Rasman menoleh, dahinya mengernyit dalam. "Sama dengan yang dimakan orang itu, bukan?"
"Namanya Louis. Ya, sama. Memangnya kenapa? Kau tidak mau makan makanan yang sama dengannya? Kalau begitu kau bisa buat sendiri. Ada singkong, ubi---"
"Bukan begitu," Rasman menyela Restu yang berbicara dengan nada kesal. "Aku hanya heran karena dia---maksudku Louis ... ternyata mau makan makanan seperti itu."
"Dia itu juga prajurit. Pasti pernah mengalami saat di mana makan apa saja yang bisa dimakan karena kepepet."
"Restu, em, orang yang sudah menolongku di mana? Aku mau bilang terima kasih."
"Dia kembali ke markas. Mungkin dia tidak baik-baik saja sekarang. Kita pun sepertinya tidak bisa berlama-lama di sini."
Rasman melempar sebuah singkong sedikit kasar lalu menghampiri Restu yang berdiri menyandar di kusen pintu. "Haruskah kita pergi?"
"Ya. Kalau masih ingin hidup." Restu masih betah bersikap tak acuh dan kata-kata yang terlontar pun selalu sarkas.
"Kang Restu! Kang, ini aku Bahrun!"
"Pelan-pelan, Run!"
"Eaah? Biar saja. Kau juga ikut manggil kalau perlu, Jat!"

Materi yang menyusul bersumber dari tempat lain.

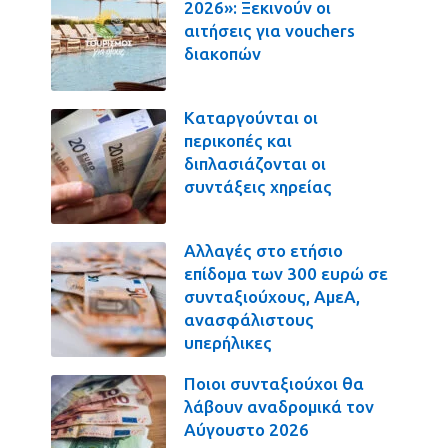
2026»: Ξεκινούν οι
αιτήσεις για vouchers
διακοπών
Καταργούνται οι
περικοπές και
διπλασιάζονται οι
συντάξεις χηρείας
Αλλαγές στο ετήσιο
επίδομα των 300 ευρώ σε
συνταξιούχους, ΑμεΑ,
ανασφάλιστους
υπερήλικες
Ποιοι συνταξιούχοι θα
λάβουν αναδρομικά τον
Αύγουστο 2026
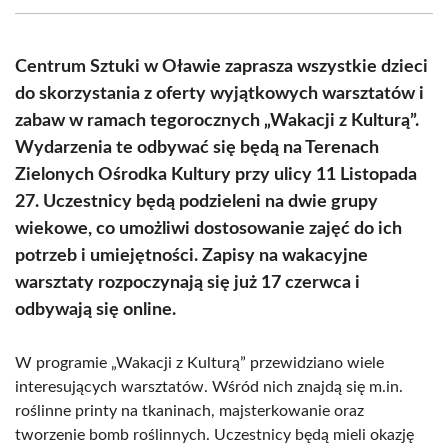
(Twitter)
Centrum Sztuki w Oławie zaprasza wszystkie dzieci
do skorzystania z oferty wyjątkowych warsztatów i
zabaw w ramach tegorocznych „Wakacji z Kulturą”.
Wydarzenia te odbywać się będą na Terenach
Zielonych Ośrodka Kultury przy ulicy 11 Listopada
27. Uczestnicy będą podzieleni na dwie grupy
wiekowe, co umożliwi dostosowanie zajęć do ich
potrzeb i umiejętności. Zapisy na wakacyjne
warsztaty rozpoczynają się już 17 czerwca i
odbywają się online.
W programie „Wakacji z Kulturą” przewidziano wiele
interesujących warsztatów. Wśród nich znajdą się m.in.
roślinne printy na tkaninach, majsterkowanie oraz
tworzenie bomb roślinnych. Uczestnicy będą mieli okazję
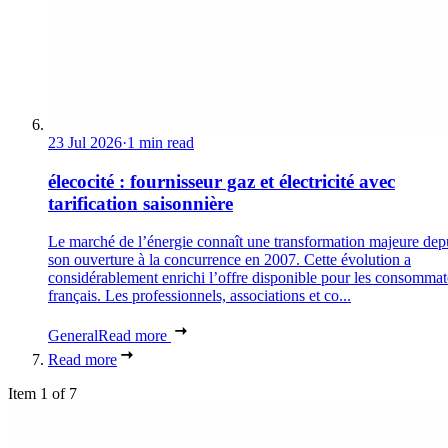
23 Jul 2026
·
1 min read
élecocité : fournisseur gaz et électricité avec
tarification saisonnière
Le marché de l’énergie connaît une transformation majeure dep
son ouverture à la concurrence en 2007. Cette évolution a
considérablement enrichi l’offre disponible pour les consommat
français. Les professionnels, associations et co...
General
Read more
Read more
Item 1 of 7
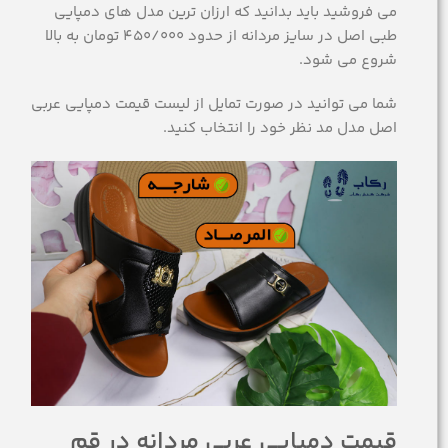
می فروشید باید بدانید که ارزان ترین مدل های دمپایی
طبی اصل در سایز مردانه از حدود 450/000 تومان به بالا
شروع می شود.
شما می توانید در صورت تمایل از لیست قیمت دمپایی عربی
اصل مدل مد نظر خود را انتخاب کنید.
قیمت دمپایی عربی مردانه در قم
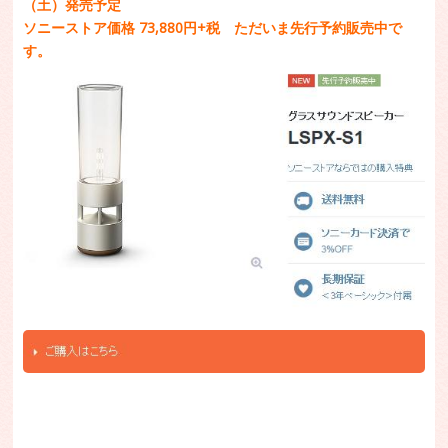
（土）発売予定
ソニーストア価格 73,880円+税 ただいま先行予約販売中で
す。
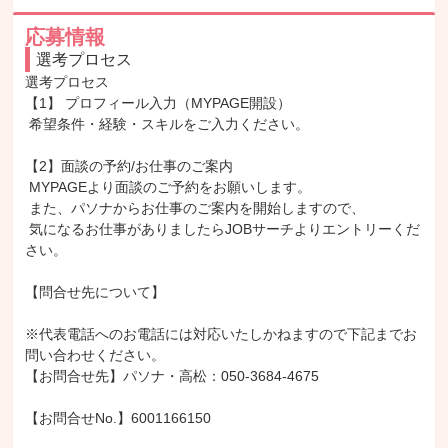
応募情報
選考プロセス
選考プロセス

【1】 プロフィール入力（MYPAGE開設）

 希望条件・経験・スキルをご入力ください。

【2】面談の予約/お仕事のご案内

 MYPAGEより面談のご予約をお願いします。

 また、パソナからお仕事のご案内を開始しますので、

 気になるお仕事がありましたらJOBサーチよりエントリーくだ
さい。

【問合せ先について】

※代表電話へのお電話には対応いたしかねますので下記までお
問い合わせください。

【お問合せ先】パソナ・高松：050-3684-4675

【お問合せNo.】6001166150
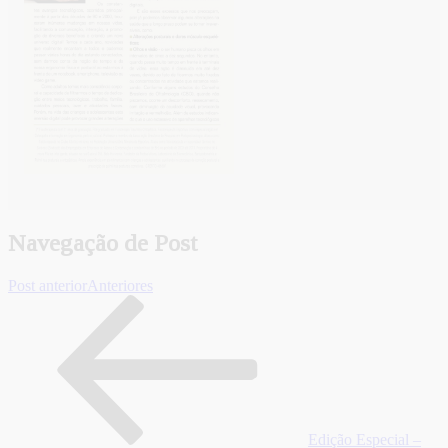
Navegação de Post
Post anterior
Anteriores
Edição Especial –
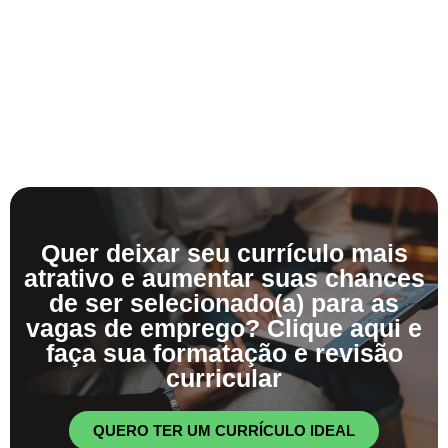
Quer deixar seu currículo mais
atrativo e aumentar suas chances
de ser selecionado(a) para as
vagas de emprego? Clique aqui e
faça sua formatação e revisão
curricular
QUERO TER UM CURRÍCULO IDEAL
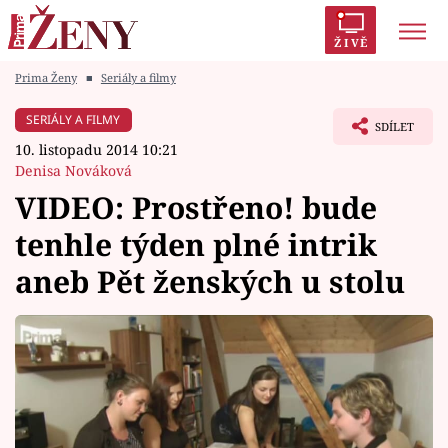
ŽIVĚ
Prima Ženy
■
Seriály a filmy
Trendy:
Polabí
Inspekce
Prostřeno!
AYTO?
SERIÁLY A FILMY
SDÍLET
Módní alarm
Zrádci
Proměny
10. listopadu 2014 10:21
Denisa Nováková
VIDEO: Prostřeno! bude
tenhle týden plné intrik
Témata
aneb Pět ženských u stolu
Celebrity
Vztahy
Seriály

Restu serta-merta berdiri tegak. Rasanya seperti mimpi, tetapi suara-suara ribut dari depan rumah itu nyata.
"Siapa?"
"Dasar bodoh!"
Restu bergegas ke depan tanpa menjawab pertanyaan Rasman. Pemuda itu terbengong sejenak lalu menunjuk diri sendiri. "Aku bodoh? Tsk, masa bodohlah---eh ...." Merasa konyol Rasman mengibaskan kepala beberapa kali, kemudian beranjak.
________
Begitu pintu terbuka, Restu langsung membeku. Demi Allah, rasanya ingin sekali dia mengumpat orang-orang berwajah kuyu nan lesu yang saat ini berdiri di hadapan.
"Kang Restu!" Bagai terbang, Bahrun menghambur ke Restu, memeluk dan mendekap erat-erat hingga Restu merasa sesak. Akan tetapi, kehadiran orang-orang ini jauh membuat dadanya terasa lebih sesak.
Bukan tidak senang, tetapi lebih karena khawatir. Barusan dia berpikir akan pergi dari tempat ini untuk menghindari masalah, tetapi mereka malah datang. MasyaAllah, rasanya Restu benar-benar ingin berteriak mengumpat. Karena dengan kehadiran mereka, akan lebih sulit melarikan diri bila tiba-tiba utusan atau malah Jansen sendiri datang kemari.
"Kang Restu kenapa hanya diam?" Bahrun melepaskan pelukan. "Tidak senang kami datang?" Matanya melotot dan wajah mengeras. Hati yang sempat senang seketika kesal.
Restu mengerjap, menelan ludah rasanya sakit di tenggorokan, menarik dan mengembuskan napas untuk menata hati. Matanya bertemu Jati, pemuda berkulit putih itu tersenyum, Restu ingin membalas, tetapi bibirnya terasa kaku. Begitu pula ketika melihat Bu Sedah, Restu tidak mampu membalas senyum ramah perempuan itu.
"Mereka si ...." Rasman tidak melanjutkan perkataan. Matanya nanar menatap Jati dan Tofiq. "MasyaAllah, kita bertemu lagi."
Mata Tofiq dan Jati juga membeliak. "Sepertinya kita memang ditakdirkan untuk bertemu," Jati bergumam lebih pada diri sendiri.